3. L’avortement est « fondamentalement différent » des décisions judiciaires connexes
L’avortement est « fondamentalement différent » des autres décisions liées aux relations sexuelles, à la contraception et au mariage, car il détruit ce que d’autres décisions judiciaires appellent « vie fœtale » et que la loi du Mississippi en question décrit comme un « être humain à naître ». Or « aucune décision citée par Roe et Casey n’impliquait la question morale posée par l’avortement ».
4. Roe n’a pas fait entendre les voix des femmes sur l’avortement
En empêchant les représentants élus du peuple aux niveaux étatique et local de réglementer l’avortement, le tribunal affirme que les voix des femmes – qu’elles soient pro- ou anti-avortement – ont été réduites au silence sous Roe. « Notre décision… permet aux femmes de chercher à influencer le processus législatif en agissant sur l’opinion publique, en faisant pression sur les législateurs, en votant et en se présentant aux élections », indique l’arrêt Dobbs.
5. Les Etats ont des « intérêts légitimes » à réglementer l’avortement
Une loi réglementant l’avortement, comme d’autres lois sur la santé et le bien-être, a droit à une « forte présomption de validité » s’il existe « une base rationnelle sur laquelle le législateur a pu penser qu’elle servirait les intérêts légitimes de l’Etat ».
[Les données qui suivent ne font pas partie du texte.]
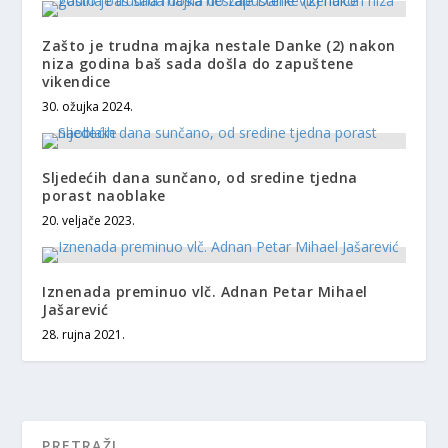
Zašto je trudna majka nestale Danke (2) nakon
niza godina baš sada došla do zapuštene
vikendice
30. ožujka 2024.
Sljedećih dana sunčano, od sredine tjedna
porast naoblake
20. veljače 2023.
Iznenada preminuo vlč. Adnan Petar Mihael
Jašarević
28. rujna 2021.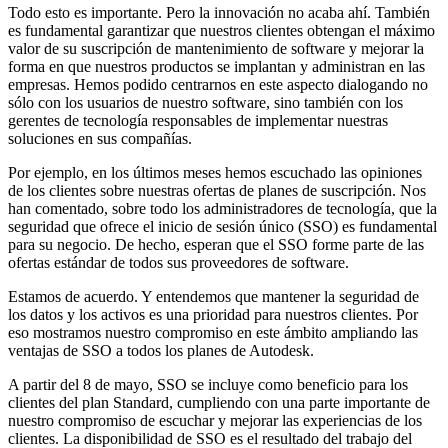
Todo esto es importante. Pero la innovación no acaba ahí. También
es fundamental garantizar que nuestros clientes obtengan el máximo
valor de su suscripción de mantenimiento de software y mejorar la
forma en que nuestros productos se implantan y administran en las
empresas. Hemos podido centrarnos en este aspecto dialogando no
sólo con los usuarios de nuestro software, sino también con los
gerentes de tecnología responsables de implementar nuestras
soluciones en sus compañías.
Por ejemplo, en los últimos meses hemos escuchado las opiniones
de los clientes sobre nuestras ofertas de planes de suscripción. Nos
han comentado, sobre todo los administradores de tecnología, que la
seguridad que ofrece el inicio de sesión único (SSO) es fundamental
para su negocio. De hecho, esperan que el SSO forme parte de las
ofertas estándar de todos sus proveedores de software.
Estamos de acuerdo. Y entendemos que mantener la seguridad de
los datos y los activos es una prioridad para nuestros clientes. Por
eso mostramos nuestro compromiso en este ámbito ampliando las
ventajas de SSO a todos los planes de Autodesk.
A partir del 8 de mayo, SSO se incluye como beneficio para los
clientes del plan Standard, cumpliendo con una parte importante de
nuestro compromiso de escuchar y mejorar las experiencias de los
clientes. La disponibilidad de SSO es el resultado del trabajo del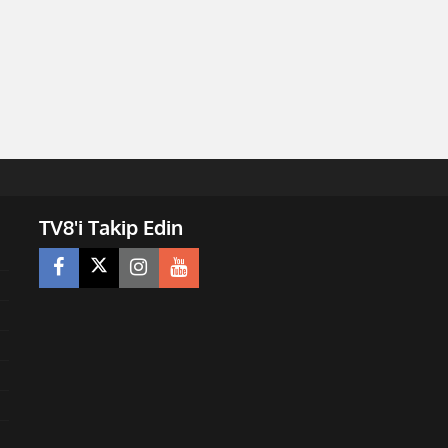
TV8'i Takip Edin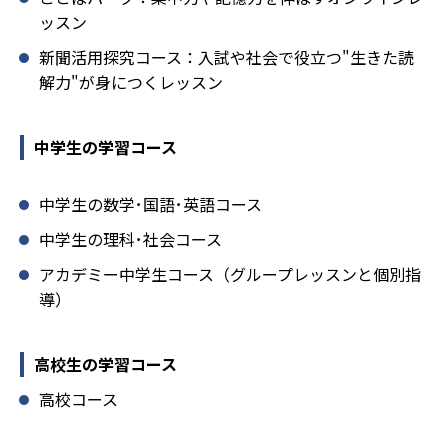
ッスン
新聞活用探究コース：入試や社会で役立つ"生きた読
解力"が身につくレッスン
中学生の学習コース
中学生の数学･国語･英語コース
中学生の理科･社会コース
アカデミー中学生コース（グループレッスンと個別指
導）
高校生の学習コース
高校コース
La Cour énumère : « le respect et la préservation de la vie prénatale à tous les stades ; la protection de la santé maternelle ; l’élimination des procédures médicales horribles ou barbares ; la préservation de l’intégrité de la profession médicale ; l’atténuation de la douleur fœtale ; et la prévention de la discrimination fondée sur la race, le sexe ou le handicap », explique la décision.
6. Le raisonnement de Roe était « excessivement faible »
« Roe était manifestement erroné dès le départ. Son raisonnement était exceptionnellement faible, et la décision a eu des conséquences dommageables. Loin d’apporter un règlement national de la question de l’avortement, Roe et Casey ont enflammé le débat et approfondi la division », dit l’arrêt.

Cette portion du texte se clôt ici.